The month of October is recognized as Health Literacy Month; this recognition helps organizations and individuals focus on promoting the importance of understandable health information. According to the U.S. Department of Health and Human Services, health literacy is the degree to which individuals have the capacity to obtain, process, and understand basic health information and services needed to make appropriate health decisions.
Health literacy is based on various factors such as:
- Communication skills of lay persons and professionals
- Lay and professional knowledge of health topics
- Culture
- Demands of the healthcare and public health systems
- Demands of the situation/context
The level of health literacy impacts a patient’s ability to:
- Navigate the healthcare system, including understanding health insurance coverage, filling out complex forms, and locating providers and services
- Share personal information with providers, including health history and lifestyle (diet/exercise) information
- Engage in self-care and chronic disease management, including tracking/attending medical appointments and understanding medication-taking regiments
- Understand mathematical concepts such as probability and risk in order to make informed decisions about treatment options
Providers need to increasingly grasp a patient’s level of health literacy in order to “prescribe” how a patient can best manage his/her health. According to the Office of Disease Prevention and Health Promotion, health care institutions and public health systems play a critical role in health literacy, because they can make it easier or more difficult for people to find and use health information and services. The success of health system reform will depend in large part on the capacity of individuals, families and communities to make informed decisions about their health.

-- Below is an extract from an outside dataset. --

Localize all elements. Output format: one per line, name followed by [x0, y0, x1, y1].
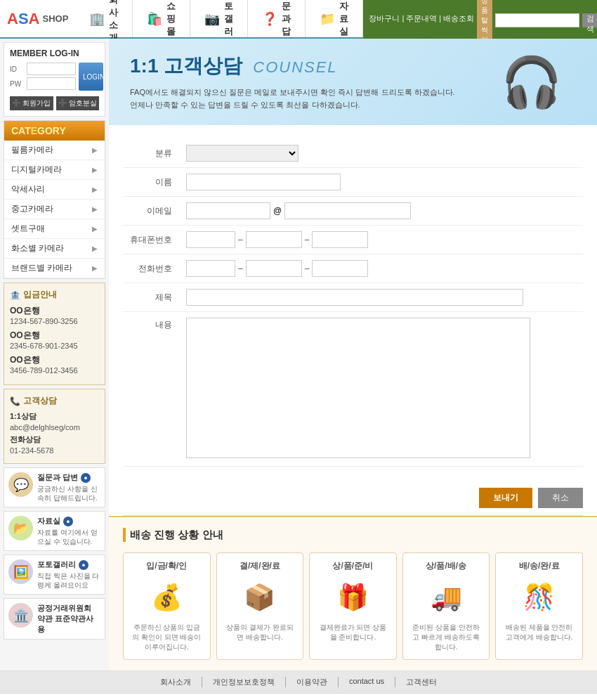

Virtual care platforms can help address the limitations in a patient’s level of health literacy by providing patients with easier access to healthcare.
- Messaging (e.g., email, text, SMS) can be created with the objective of improving health literacy, matching consumer preference in culture, language, and tone, and ensuring that providers and patients “speak the same language”

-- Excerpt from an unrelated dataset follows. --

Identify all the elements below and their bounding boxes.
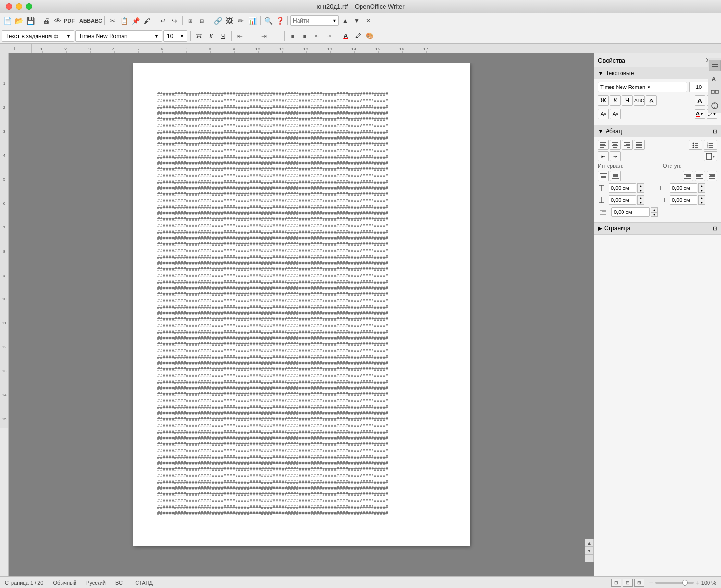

- Virtual visits can enable providers to continue educating and empowering patients to practice self-care while patients remain comfortably and conveniently at-home
- Ongoing communications should reflect patient preference in the devices they use and how/when they want to interact with their providers
If providers have limited time to spend educating patients, patients need to be more engaged and knowledgeable about their care. Virtual care platforms can help providers more efficiently (and effectively) enlighten patients and drive deeper levels of health literacy.